Hi Rick,
The optimization of IN-expression that I am talking about is the semijoin optimzations introduced MySQL 5.6. See:
Manual:
http://dev.mysql.com/doc/refman/5.7/en/subquery-optimization.html
Blog:
http://roylyseng.blogspot.co.uk/2012/04/semi-join-in-mysql-56.html
The basic idea of semi-join is to convert the IN-expression into an inner join with some additional logic to remove duplicates. (Duplicates will appear when there are multiple matches in the result set of a subquery for a row of the outer query.) The main advantage of the conversion to join is that the optimizer will then be able to process the tables in any order; i.e., it is not restricted to process outer tables before the inner tables.
There are several strategies for removing duplicates. One of them, MaterializationLookup, will do as you describe and create indexed temporary tables for the query. Another one, LooseScan, will use an existing index and skip subsequent identical values to avoid duplicates.

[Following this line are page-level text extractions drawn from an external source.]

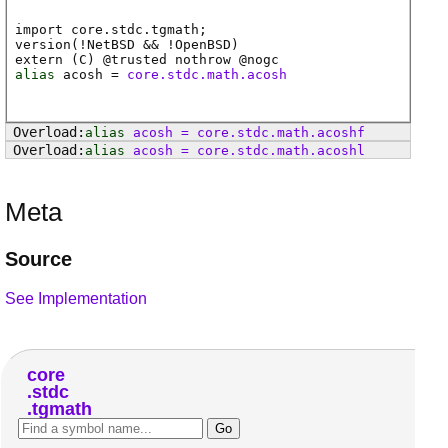
import core.stdc.tgmath;
version(!NetBSD && !OpenBSD)
extern (
C
) @
trusted
nothrow @
nogc
alias
acosh
=
core.stdc.math.acosh
alias
acosh
=
core
.
stdc
.
math
.
acoshf
alias
acosh
=
core
.
stdc
.
math
.
acoshl
Meta
Source
See Implementation
core
stdc
tgmath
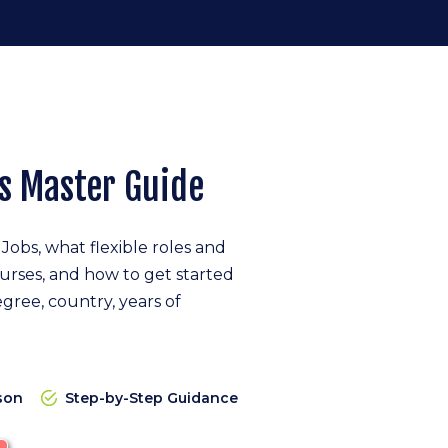
s Master Guide
obs, what flexible roles and
nurses, and how to get started
gree, country, years of
son
Step-by-Step Guidance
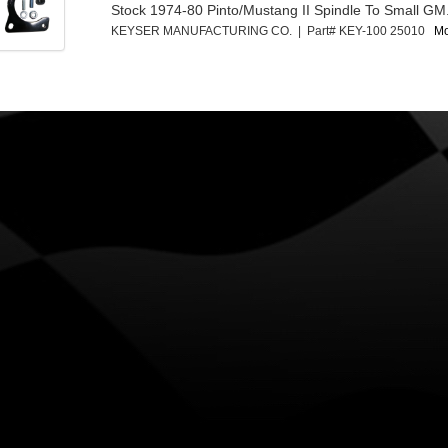
Stock 1974-80 Pinto/Mustang II Spindle To Small GM.
KEYSER MANUFACTURING CO. | Part# KEY-100 25010
Mo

For the queries where the result set of the subquery is much larger than the number of candidate rows from the outer query, the FirstMatch strategy will probably be used. AFAIU, this is the case with the query discussed in this thread. The FirstMatch is basically the same strategy as used pre-5.6. Hence, I do not expect performance to improve for this query if IN is used instead of EXISTS.
Øystein Grøvlen,
Senior Principal Software Engineer,
MySQL Group, Oracle,
Trondheim, Norway